Bahçeli: Kavala cezasını çeksin, vatandaşlıktan çıkarılsın
Bahçeli, Anayasa Mahkemesi'nin de kapatılması çağrısı yaptı.
Bahçeli: Kavala cezasını çeksin, vatandaşlıktan çıkarılsın
Demirtaş, Kavala, Baydemir davalarının sonuçlandırılmasını isteyen Bahçeli, Anayasa Mahkemesi'nin de kapatılması çağrısı yaptı. Ayrıca "Kavala cezasını çektikten sonra sınır dışı edilsin" dedi.
DUVAR - Osman Kavala'nın tutukluluğuna ilişkin 10 büyükelçiye tepki gösteren MHP Genel Başkanı Devlet Bahçeli "Tehlikeli bir rol paylaşımı söz konusudur. İç ve dış işgal cephesinin makyajı dökülmüştür. Kavala paydasında Türkiye husumetinin mayası karılmıştır" dedi.
Bahçeli, partisinin TBMM Grup Toplantısı'nda yaptığı konuşmada, özetle şunları söyledi:
REJİM FARKLI, HÜKÜMET SİSTEMİ FARKLI: Aziz Atatürk'e göre Cumhuriyet demokrasi sistemiyle devlet şekli demektir. Rejim ile hükümet sistemi arasındaki farkı çarpıtmak için kara propaganda yapanlar, Cumhurbaşkanlığı Hükümet Sistemini hedef tahtasına koymuşlardır. Rejim başka, hükümet sistemi başkadır. Rejim Cumhuriyet, hükümet sistemi Cumhurbaşkanlığı Hükümet Sistemi'dir. Cumhuriyete karşı çıkanlar manda ve himaye sevdalılarıydı. Bugün ise güçlendirilmiş parlamenter sistem peşinde koşanlar FETÖ'nün ve PKK'nın dümen suyuna giren yozlaşmış partilerdir. Cumhuriyet demokrasinin, demokrasi de cumhuriyetin koruyucusudur. Kılıçdaroğlu'na kim ne söylüyorsa yanlışa düşürüyor.
DEMOKRASİ YOK DEMEK HAKARETTİR: Türkiye'de demokrasi yok' demek Türk milletine en ağır hakarettir. Kılıçdaroğlu ya bilerek ya da cehaletinin oyununa gelerek hem devlete hem millete kazan kaldırmıştır. Böylesi bir şahsın CHP Genel Başkanı olması inanılamayacak bir talihsizliktir. Cumhuriyet bedava kazanılmamıştır, işbirlikçilere bırakılmayacaktır.

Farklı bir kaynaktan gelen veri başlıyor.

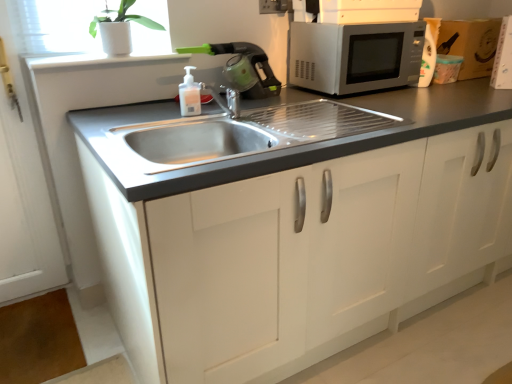 Question: Is the depth of white ceramic pot at upper left less than that of brown cardboard box at upper right?

Choices:
 (A) no
 (B) yes

Answer: (B)

Question: Does white ceramic pot at upper left have a greater height compared to brown cardboard box at upper right?

Choices:
 (A) no
 (B) yes

Answer: (A)

Question: Is white ceramic pot at upper left not close to brown cardboard box at upper right?

Choices:
 (A) yes
 (B) no

Answer: (A)

Question: Considering the relative sizes of white ceramic pot at upper left and brown cardboard box at upper right in the image provided, is white ceramic pot at upper left wider than brown cardboard box at upper right?

Choices:
 (A) no
 (B) yes

Answer: (B)

Question: Does white ceramic pot at upper left appear on the right side of brown cardboard box at upper right?

Choices:
 (A) yes
 (B) no

Answer: (B)

Question: Is white ceramic pot at upper left bigger or smaller than white matte cabinet at center?

Choices:
 (A) small
 (B) big

Answer: (A)

Question: Would you say white ceramic pot at upper left is inside or outside white matte cabinet at center?

Choices:
 (A) outside
 (B) inside

Answer: (A)

Question: From the image's perspective, is white ceramic pot at upper left above or below white matte cabinet at center?

Choices:
 (A) above
 (B) below

Answer: (A)

Question: In the image, is white ceramic pot at upper left positioned in front of or behind white matte cabinet at center?

Choices:
 (A) behind
 (B) front

Answer: (A)

Question: Is white matte cabinet at center in front of or behind white ceramic pot at upper left in the image?

Choices:
 (A) behind
 (B) front

Answer: (B)

Question: Choose the correct answer: Is white matte cabinet at center inside white ceramic pot at upper left or outside it?

Choices:
 (A) inside
 (B) outside

Answer: (B)

Question: From a real-world perspective, relative to white ceramic pot at upper left, is white matte cabinet at center vertically above or below?

Choices:
 (A) below
 (B) above

Answer: (A)

Question: From the image's perspective, relative to white ceramic pot at upper left, is white matte cabinet at center above or below?

Choices:
 (A) below
 (B) above

Answer: (A)

Question: In terms of height, does translucent plastic soap dispenser at center look taller or shorter compared to white matte cabinet at center?

Choices:
 (A) tall
 (B) short

Answer: (B)

Question: Is translucent plastic soap dispenser at center in front of or behind white matte cabinet at center in the image?

Choices:
 (A) behind
 (B) front

Answer: (A)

TEHLİKELİ BİR ROL PAYLAŞIMI SÖZ KONUSU: 18 Ekim Pazartesi akşamı ABD Ankara Büyükelçiliğinden seviyesiz bir açıklama yapılmış, 9 devlet büyükelçisi de buna iştirak ederek, Türkiye'ye hukuksuz bir çağrıda bulunmuşlardır. Türkiye'nin iç hukuk düzeni ve egemen eşitliği 10 büyükelçi tarafından hedef alınmıştır. Yürüyen bir yargısal sürece teşebbüs etmek gibi bir skandala imza atmakla kalmamış, görevlerinin ölçülerini de aşmışlardır. Aynı talebi Kılıçdaroğlu da seslendirmiş, İP Başkanı da yeşil ışık yakmıştır. Zalim bir üst akıl hem büyükelçileri hem de zillet ittifakını harekete geçirmiş, ağız birliği halinde konuşmalarını dayatmıştır. Tehlikeli bir rol paylaşımı söz konusudur.
TÜRKİYE HUSUMETİNİN MAYASI KARILDI: İç ve dış işgal cephesinin makyajı dökülmüştür. Kavala paydasında Türkiye husumetinin mayası karılmıştır. Kavala, Soros'un kuryesi, Gezi Parkı'nın finansörü, 15 Temmuz'da casusların irtibat ağı içinde yer alan şüpheli bir kişidir.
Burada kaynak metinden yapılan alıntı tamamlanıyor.